By Jeffrey R. Harrow, TechWeb contributor

It's finally beginning! The day may actually come when I really know
what I have lurking in the dimmest recesses of my pantry and
refrigerator. Let me explain:

For several years now, I've written a bit about my vision of how the
growing use of computers and networking in the home might combine to
keep track of what food items -- and perhaps other things -- are
inhabiting the dark corners of my kitchen cabinets and refrigerator. A
bar-code scanner, functionally similar to that at the grocery store,
would be built into each black hole's door frame. It would keep track
of each product that went in and out -- even which shelf it was on --
and, if we get really fancy, how much is left in each box or jar
through weight-sensing shelves. 

Once we have that real-time data, there are lots of things we could do
with it, such as integrating it with our computerized recipe files.

If you think about it, this isn't rocket science -- many of the
concepts are already in use for commercial and industrial applications.
The grocery store, for example, automatically orders and figures
wastage based on its cash registers' bar-code-derived data. And home
networking to tie all these sensors and computers together is on the
rise. With 21 million multi-PC households expected this year, a Feb. 2
report from the Cahners In-Stat Group says the research company expects
U.S. home networking will be a $1.4 billion mainstream market by 2003.

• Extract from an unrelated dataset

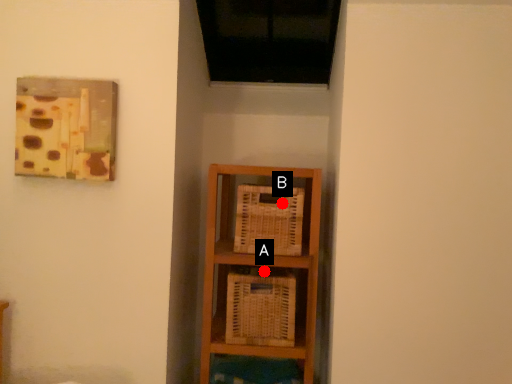 Question: Two points are circled on the image, labeled by A and B beside each circle. Which of the following is the closest to the observer?

Choices:
 (A) A is closer
 (B) B is closer

Answer: (A)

So putting these emerging home networks to good, innovative uses, such
as tracking our groceries, "just" requires getting small and
inexpensive bar-code sensors for the home, plus a small matter of
programming.

I suspect the benefits of such a system (assuming it is inexpensive and
works transparently in the background) would be so compelling, lots of
people would write good software to massage the data. And, thanks to
RCFoC reader Peter Quodling, we find a first generation of home
bar-code sensors, whose successors might one day be built into our
cabinets, has just been introduced by Tesco.

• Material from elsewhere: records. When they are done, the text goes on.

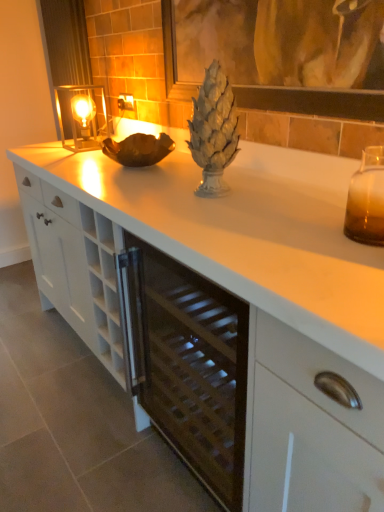 Question: Are amber glass vase at right, placed as the 2th candle holder when sorted from left to right, and metallic silver curtain at upper left far apart?

Choices:
 (A) no
 (B) yes

Answer: (B)

Question: Does amber glass vase at right, placed as the 2th candle holder when sorted from left to right, appear on the right side of metallic silver curtain at upper left?

Choices:
 (A) yes
 (B) no

Answer: (A)

Question: From the image's perspective, is amber glass vase at right, placed as the 2th candle holder when sorted from left to right, beneath metallic silver curtain at upper left?

Choices:
 (A) no
 (B) yes

Answer: (B)

Question: Considering the relative sizes of amber glass vase at right, placed as the 2th candle holder when sorted from left to right, and metallic silver curtain at upper left in the image provided, is amber glass vase at right, placed as the 2th candle holder when sorted from left to right, wider than metallic silver curtain at upper left?

Choices:
 (A) no
 (B) yes

Answer: (B)

Question: Is amber glass vase at right, which appears as the 2th candle holder when viewed from the top, aimed at metallic silver curtain at upper left?

Choices:
 (A) no
 (B) yes

Answer: (A)

Question: Is amber glass vase at right, placed as the first candle holder when sorted from right to left, bigger than metallic silver curtain at upper left?

Choices:
 (A) no
 (B) yes

Answer: (A)

Question: Can you confirm if amber glass vase at right, placed as the 2th candle holder when sorted from left to right, is bigger than white matte countertop at center?

Choices:
 (A) no
 (B) yes

Answer: (A)

Question: Is the position of amber glass vase at right, which appears as the 2th candle holder when viewed from the top, less distant than that of white matte countertop at center?

Choices:
 (A) no
 (B) yes

Answer: (B)

Question: From a real-world perspective, is amber glass vase at right, which is the second candle holder from back to front, physically above white matte countertop at center?

Choices:
 (A) yes
 (B) no

Answer: (A)

Question: Is amber glass vase at right, the 1th candle holder positioned from the front, further to camera compared to white matte countertop at center?

Choices:
 (A) no
 (B) yes

Answer: (A)

Question: Is amber glass vase at right, which is the second candle holder from back to front, wider than white matte countertop at center?

Choices:
 (A) yes
 (B) no

Answer: (B)

Question: Can you confirm if amber glass vase at right, the 1th candle holder in the bottom-to-top sequence, is positioned to the left of white matte countertop at center?

Choices:
 (A) no
 (B) yes

Answer: (A)

Question: Considering the relative sizes of metallic glass candle holder at left, which ranks as the 2th candle holder in right-to-left order, and shiny metallic pineapple at center in the image provided, is metallic glass candle holder at left, which ranks as the 2th candle holder in right-to-left order, taller than shiny metallic pineapple at center?

Choices:
 (A) yes
 (B) no

Answer: (B)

This laser bar-code scanner from Symbol attaches to a PalmPilot. You
point it toward the bar code of an item you've emptied and want to
replace, and it works with Tesco's grocery software to automatically
add it to your online shopping list (you can also pick from 20,000
other items you might want, as well). Your groceries then appear at
your front door. (Of course, there are a number of other applications,
in many other fields, for such a smart handheld bar-code scanning
system.)

OK, this isn't quite the realization of my vision -- yet. But it is a
beginning. And if you think the idea of cheap holographic bar-code
scanners built into door frames is science fiction, well, wouldn't you
have said the same just a few years ago if someone told you you could
purchase 16 million transistors for less than five bucks? Well, that's
what you get in a 16-megabit memory chip.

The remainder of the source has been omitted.